Implement FP32 kleidiai Gemv #26302

JonathanC-ARM · 2025-10-14T15:45:44Z

Description

Implementation of special sgemm path which uses GEMV kernels in cases where M or N are 1

Additionally this pr introduces the usage of a microkernel interface which utilizes typedef's provided by KleidiAI such that we can simplify the code and remove things such as ternary operations for SME1 vs SME2 kernels

Indicative Performance

In Lieu of any production models where gemv was a large contributor of the network. I opted to create a mini model to test which contains thousands of randomized matmul variants. With a distribution of GEMV cases throughout

Using onnxruntime perf test I was able to half the total inference time vs mlas with this model

More Benchmarks to come shortly

hariharans29 · 2025-10-14T19:50:14Z

/azp run Linux QNN CI Pipeline,Win_TRT_Minimal_CUDA_Test_CI,Windows ARM64 QNN CI Pipeline,Windows GPU Doc Gen CI Pipeline

azure-pipelines · 2025-10-14T19:50:34Z

Azure Pipelines successfully started running 4 pipeline(s).

hariharans29 · 2025-10-16T17:10:08Z

/azp run Linux QNN CI Pipeline,Win_TRT_Minimal_CUDA_Test_CI,Windows ARM64 QNN CI Pipeline,Windows GPU Doc Gen CI Pipeline

azure-pipelines · 2025-10-16T17:10:27Z

Azure Pipelines successfully started running 4 pipeline(s).

hariharans29 · 2025-10-22T17:19:31Z

/azp run Linux QNN CI Pipeline,Win_TRT_Minimal_CUDA_Test_CI,Windows ARM64 QNN CI Pipeline,Windows GPU Doc Gen CI Pipeline

azure-pipelines · 2025-10-22T17:19:52Z

Azure Pipelines successfully started running 4 pipeline(s).
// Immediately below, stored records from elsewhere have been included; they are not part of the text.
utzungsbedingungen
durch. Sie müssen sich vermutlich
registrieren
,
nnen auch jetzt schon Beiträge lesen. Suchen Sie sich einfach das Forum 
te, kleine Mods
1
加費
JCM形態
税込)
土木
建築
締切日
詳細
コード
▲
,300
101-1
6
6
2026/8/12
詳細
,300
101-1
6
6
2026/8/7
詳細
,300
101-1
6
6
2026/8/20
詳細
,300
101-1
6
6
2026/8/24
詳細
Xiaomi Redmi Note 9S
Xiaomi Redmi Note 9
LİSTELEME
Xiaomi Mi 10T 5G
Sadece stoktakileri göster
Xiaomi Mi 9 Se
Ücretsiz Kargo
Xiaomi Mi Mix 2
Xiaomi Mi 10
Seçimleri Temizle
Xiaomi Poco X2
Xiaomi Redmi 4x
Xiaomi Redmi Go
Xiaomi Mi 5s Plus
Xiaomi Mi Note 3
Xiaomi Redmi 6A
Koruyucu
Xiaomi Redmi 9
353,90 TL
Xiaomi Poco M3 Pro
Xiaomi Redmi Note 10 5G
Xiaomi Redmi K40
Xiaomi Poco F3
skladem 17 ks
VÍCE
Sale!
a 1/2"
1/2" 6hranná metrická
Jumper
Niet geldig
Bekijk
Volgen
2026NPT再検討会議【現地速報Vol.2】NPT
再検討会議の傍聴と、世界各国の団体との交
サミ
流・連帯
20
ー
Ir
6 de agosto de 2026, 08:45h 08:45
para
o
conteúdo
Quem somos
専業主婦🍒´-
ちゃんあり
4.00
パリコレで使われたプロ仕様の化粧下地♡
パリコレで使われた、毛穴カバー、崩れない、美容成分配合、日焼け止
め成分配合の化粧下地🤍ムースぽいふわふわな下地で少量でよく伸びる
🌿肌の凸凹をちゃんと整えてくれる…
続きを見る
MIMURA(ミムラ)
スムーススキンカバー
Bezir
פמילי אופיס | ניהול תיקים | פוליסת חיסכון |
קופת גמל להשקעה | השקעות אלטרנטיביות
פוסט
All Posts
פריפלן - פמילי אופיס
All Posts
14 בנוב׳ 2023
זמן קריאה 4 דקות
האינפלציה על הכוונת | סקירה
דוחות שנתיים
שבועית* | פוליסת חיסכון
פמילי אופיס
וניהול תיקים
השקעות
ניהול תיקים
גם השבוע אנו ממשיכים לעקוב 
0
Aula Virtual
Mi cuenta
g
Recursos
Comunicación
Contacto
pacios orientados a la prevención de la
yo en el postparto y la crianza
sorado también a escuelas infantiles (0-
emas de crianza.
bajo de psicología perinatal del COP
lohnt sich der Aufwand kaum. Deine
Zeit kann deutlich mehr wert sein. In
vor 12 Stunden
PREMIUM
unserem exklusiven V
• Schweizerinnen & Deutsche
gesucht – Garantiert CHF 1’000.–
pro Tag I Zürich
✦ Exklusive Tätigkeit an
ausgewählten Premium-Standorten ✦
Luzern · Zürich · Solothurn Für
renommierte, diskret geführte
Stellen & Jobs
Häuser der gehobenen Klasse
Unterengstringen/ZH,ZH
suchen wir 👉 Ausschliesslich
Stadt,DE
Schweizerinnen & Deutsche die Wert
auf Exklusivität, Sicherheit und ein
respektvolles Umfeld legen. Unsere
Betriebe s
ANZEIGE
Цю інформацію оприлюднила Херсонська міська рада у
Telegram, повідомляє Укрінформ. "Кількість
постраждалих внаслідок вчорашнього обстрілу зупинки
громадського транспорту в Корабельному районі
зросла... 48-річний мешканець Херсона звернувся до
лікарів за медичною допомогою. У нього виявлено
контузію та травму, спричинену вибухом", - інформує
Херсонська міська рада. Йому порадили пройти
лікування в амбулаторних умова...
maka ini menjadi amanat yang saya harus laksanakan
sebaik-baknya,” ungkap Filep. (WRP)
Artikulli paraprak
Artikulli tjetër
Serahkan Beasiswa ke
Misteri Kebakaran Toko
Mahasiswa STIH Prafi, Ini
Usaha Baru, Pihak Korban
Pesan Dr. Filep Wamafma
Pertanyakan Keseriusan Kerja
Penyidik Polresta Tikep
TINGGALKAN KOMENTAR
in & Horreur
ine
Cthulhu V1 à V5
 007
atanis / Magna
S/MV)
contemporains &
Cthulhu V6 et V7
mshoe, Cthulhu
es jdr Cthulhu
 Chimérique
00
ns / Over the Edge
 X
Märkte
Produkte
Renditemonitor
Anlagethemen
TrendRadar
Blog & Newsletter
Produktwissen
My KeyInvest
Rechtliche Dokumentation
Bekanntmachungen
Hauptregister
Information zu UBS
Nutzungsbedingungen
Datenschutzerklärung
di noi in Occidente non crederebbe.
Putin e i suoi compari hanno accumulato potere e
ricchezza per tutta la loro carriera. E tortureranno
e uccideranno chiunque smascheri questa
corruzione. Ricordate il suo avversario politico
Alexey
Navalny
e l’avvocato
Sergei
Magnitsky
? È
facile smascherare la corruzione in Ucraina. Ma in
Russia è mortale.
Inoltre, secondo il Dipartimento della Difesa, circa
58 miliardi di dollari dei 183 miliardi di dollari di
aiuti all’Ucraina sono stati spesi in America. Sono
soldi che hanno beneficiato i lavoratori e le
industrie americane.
edgchen1 · 2025-10-23T15:31:45Z

onnxruntime/core/mlas/lib/kleidiai/sgemm_kleidiai.cpp

+kai_matmul_clamp_f32_f32p_f32p_ukernel sgemm_gemm = GetKleidiAISGemmUKernel();
+kai_matmul_clamp_f32_f32_f32p_ukernel sgemm_gemv = GetKleidiAISGemvUKernel();


GetKleidiAIXUKernel() returns const&. do we need to make a copy here?

Suggested change

kai_matmul_clamp_f32_f32p_f32p_ukernel sgemm_gemm = GetKleidiAISGemmUKernel();

kai_matmul_clamp_f32_f32_f32p_ukernel sgemm_gemv = GetKleidiAISGemvUKernel();

const kai_matmul_clamp_f32_f32p_f32p_ukernel& sgemm_gemm = GetKleidiAISGemmUKernel();

const kai_matmul_clamp_f32_f32_f32p_ukernel& sgemm_gemv = GetKleidiAISGemvUKernel();

updated to const in the latest push

edgchen1 · 2025-10-23T15:38:10Z

onnxruntime/core/mlas/lib/qgemm.cpp

    //No fallback and putting in guards
-    if(MLAS_CPUIDINFO::GetCPUIDInfo().HasArm_SME()){
-    ArmKleidiAI::MlasDynamicQGemmBatch(Shape, DataParams, BatchN, ThreadPool);
+    if(ArmKleidiAI::SMEInfo::CanUseSME2){


there are other places that need to be updated, like:

onnxruntime/onnxruntime/contrib_ops/cpu/quantization/dynamic_quantize_matmul.cc

Line 218 in b3ba580

if (!CPUIDInfo::GetCPUIDInfo().HasArm_SME()) {

onnxruntime/onnxruntime/test/mlas/unittest/test_dynamic_qgemm.cpp

Line 24 in b3ba580

if (!MLAS_CPUIDINFO::GetCPUIDInfo().HasArm_SME()) {

I might be missing some.

I think it would be worth making a helper function like MlasIsDynamicQGemmAvailable that has the appropriate checks and using that instead.

Added in the updated checks in various places like these in the latest push

I think it would be worth making a helper function like MlasIsDynamicQGemmAvailable that has the appropriate checks and using that instead.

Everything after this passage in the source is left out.